The isle facility formally opened in 1973 and was dedicated in 1975.
The summer program was originally designed to acquaint students with marine sciences ranging from invertebrate zoology to the economics of coastal zone management. The program accentuated fieldwork, natural habitats and ecological interconnections.
It also served good food. Kingsbury brought along a chef – whom he’d hired from the Ithaca Yacht Club – to feed the hard-working undergraduates. Their menu included fresh mussels and chanterelle mushrooms gratineed with cream, lobster with juniper berries, and chocolate mousse baked Alaska.
“Morale on an isolated island varies directly with what happens in the kitchen,” Kingsbury said, in a Cornell press release touting news about the lab. “Students will put up with ants in their beds, plaster in their faces, dirty clothes, wet sneakers, one shower a week and fussy safety regulations if they are happy in the dining room.”

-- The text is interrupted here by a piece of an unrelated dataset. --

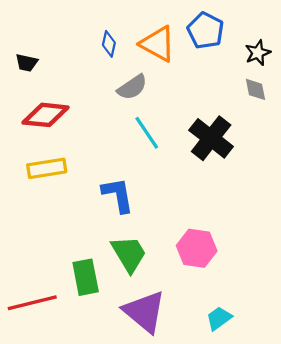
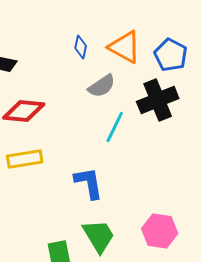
blue pentagon: (206, 31) -> (171, 55), moved
cyan line: (147, 133) -> (115, 127), turned 60
black cross: (211, 138) -> (158, 100), moved, turned 30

The young laboratory faced a crisis in autumn 1973, when shipping magnate Aristotle Onassis and his Olympic Refineries sought to build an oil refinery onshore in nearby Durham, New Hampshire, with a pipeline extending to a supertanker terminal adjacent to Appledore Island, which sits in Maine but borders New Hampshire.
The New Englanders – along with Kingsbury – rapidly banded together to oppose and thwart the proposed refinery. Worried that it would ruin the pristine natural area, the professor told the New York Times in January 1974 that an oil dock “will, quite simply, put us out of business.”
Later that spring, the Durham town board handily voted down the proposal.
Kingsbury also reconstructed the 19th century poet Celia Thaxter’s serene garden on Appledore Island. To this day, the Shoals Marine Laboratory allows island visitors to take a day trip to tour it.
In addition to his academic work, he served as director of Cornell Botanic Gardens in 1981-82. He was a U.S. Fulbright Senior Scholar in Australia, a National Science Foundation faculty fellow and a fellow at the American Academy of Veterinary and Comparative Toxicology.
Kingsbury is survived by his wife, Louise; his daughter Joanna Merriam Kingsbury Smith ’83 and her husband David Smith; and granddaughters Celia Smith Luterbacher ‘09, M.P.A. ’11 and her husband Jeremy Lutenbacher, Ph.D. ‘12 ; and Molly Smith Dunn ’12 and her husband Stephen Dunn; and great-grandson Ezra Luterbacher.